From the p1 anchor, make a rightward traverse with powerful undercling moves past the first bolt and a great rest. Reach high to clip the 2nd bolt and immediately into the crux, which is followed by a hand jam and fat undercling rest. Easier climbing gets you to the anchor at the top of the wall; the terrain between the last bolt and the anchor is protectable with a 1" cam.

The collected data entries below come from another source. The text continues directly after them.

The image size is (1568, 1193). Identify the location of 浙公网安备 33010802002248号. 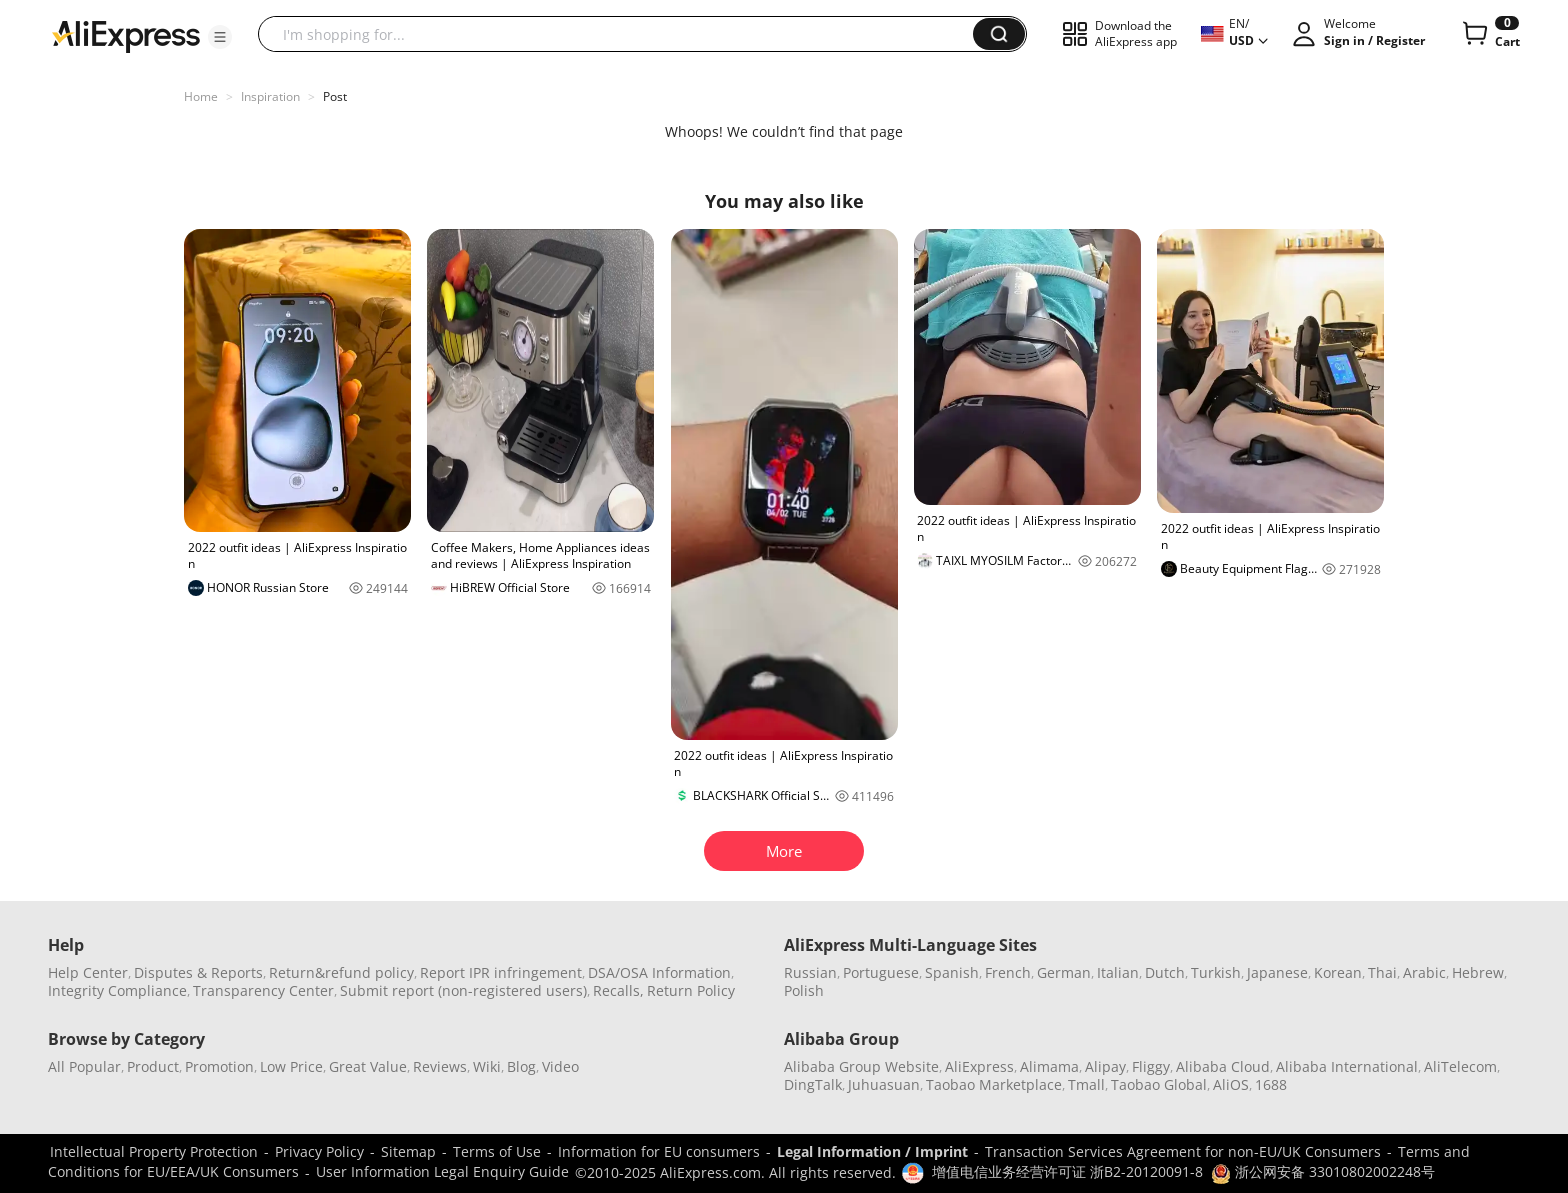
(1323, 1171).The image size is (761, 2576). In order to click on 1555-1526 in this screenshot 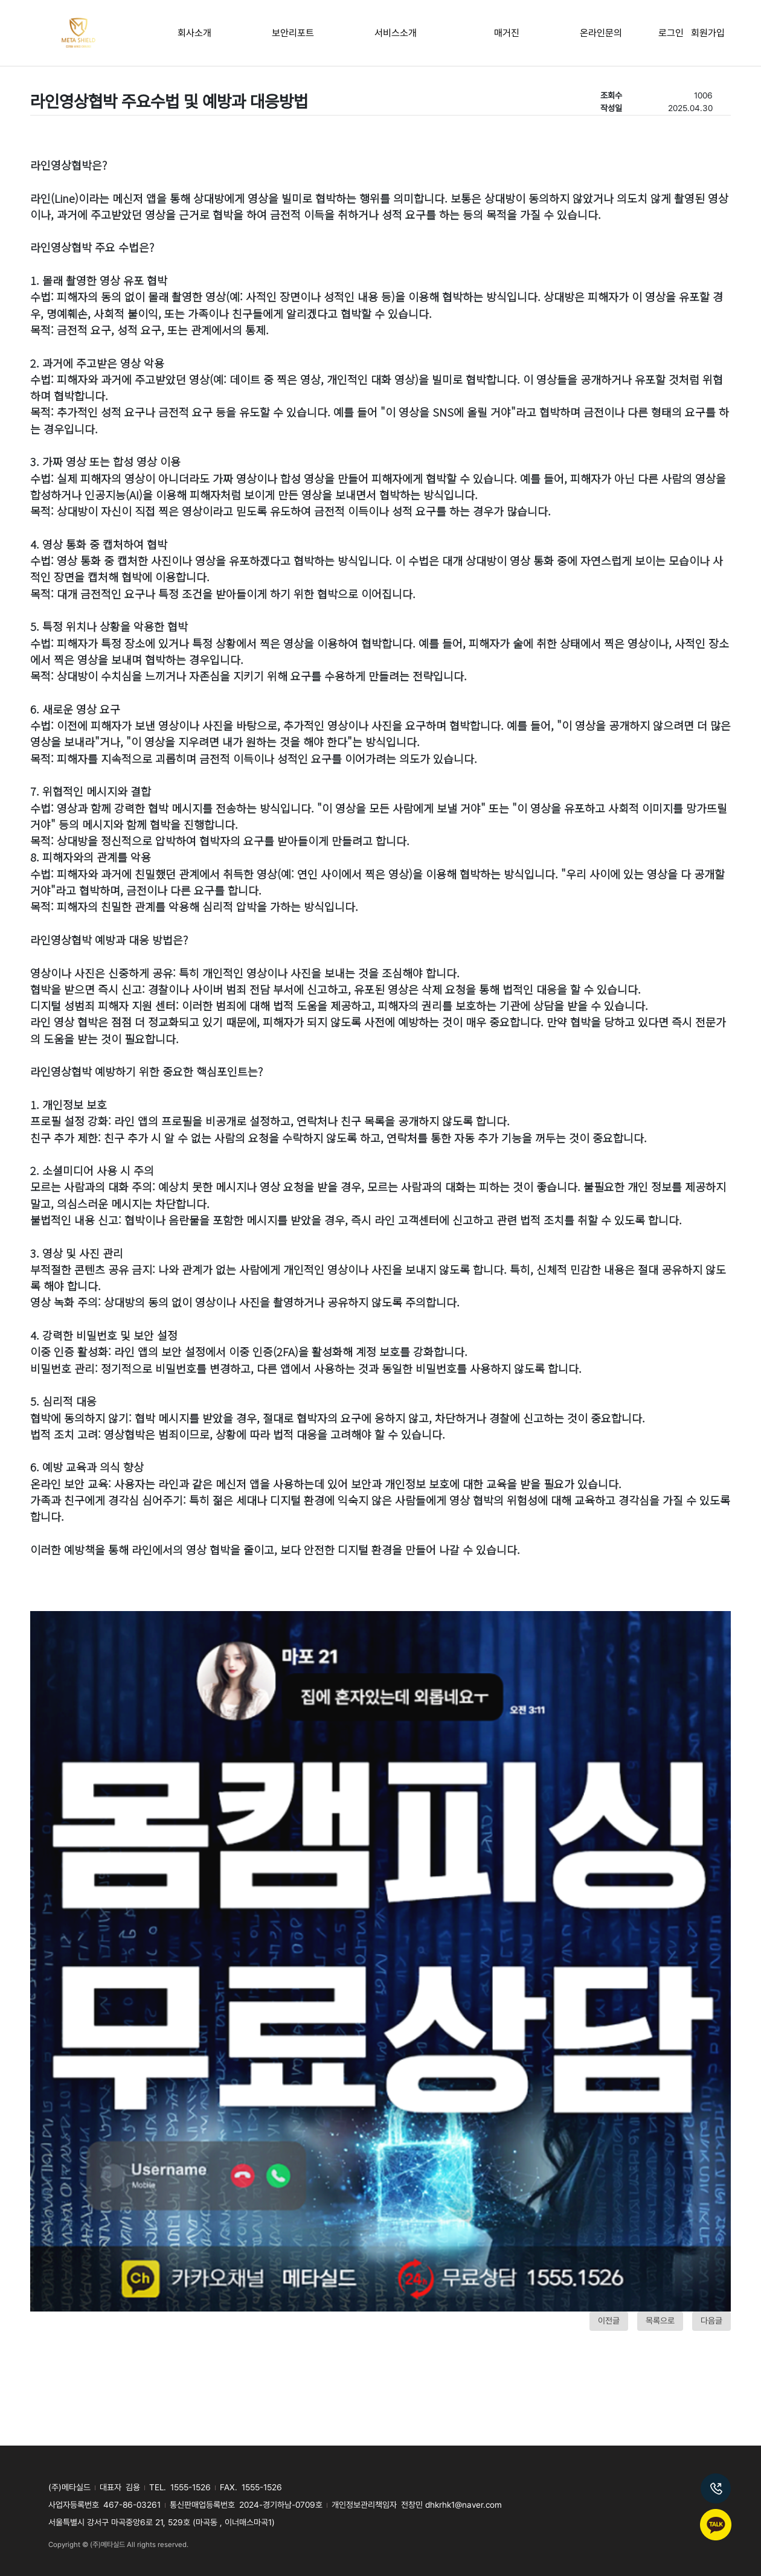, I will do `click(190, 2487)`. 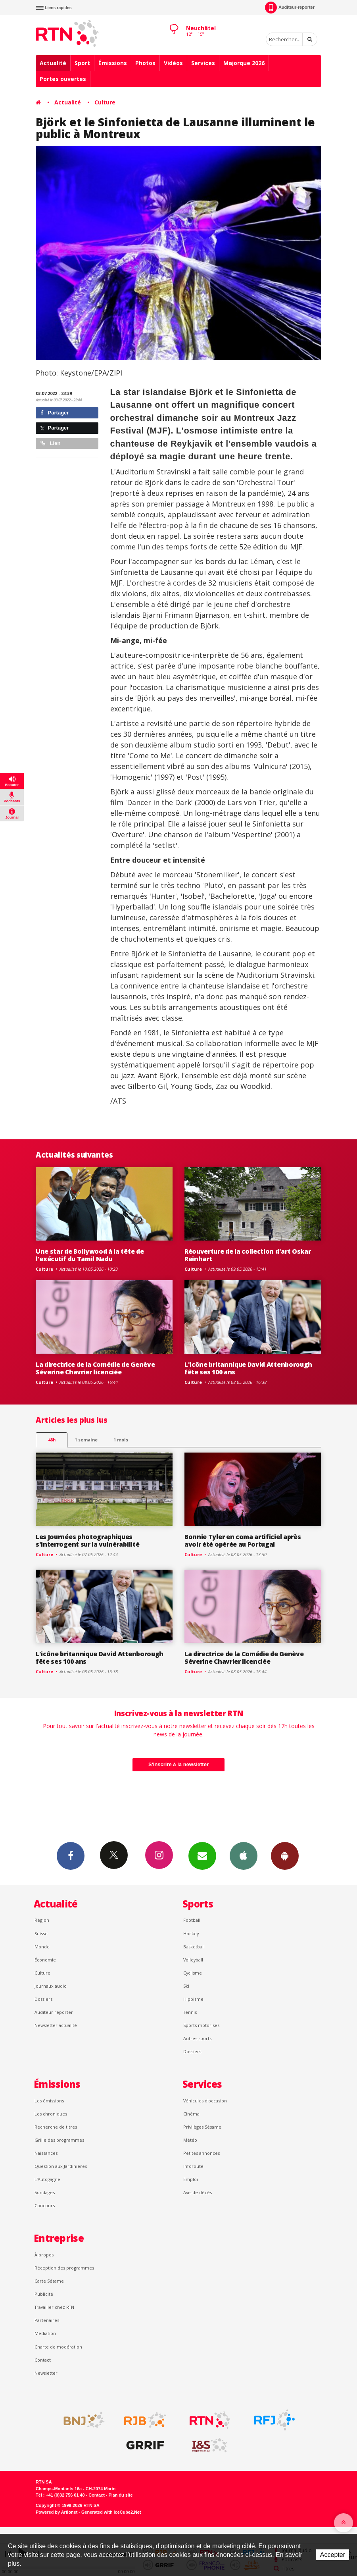 What do you see at coordinates (86, 1440) in the screenshot?
I see `1 semaine [most-1we]` at bounding box center [86, 1440].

LOWERING: Because of the traversing nature of the climb, it's easiest to bring up your second and then walk off. With a 60 meter rope, it's also possible to lower off to the p1 anchor (tram in while cleaning), re-thread the rope through the anchor and lower off again. A 70 meter rope will just barely get you to the ground from the p2 anchor; tie a knot in the end!

Location 

This is an extension pitch to Under Pressure, which starts just right of Twin Cracks.

Protection 

4 bolts, optional 1" cam; chain anchor.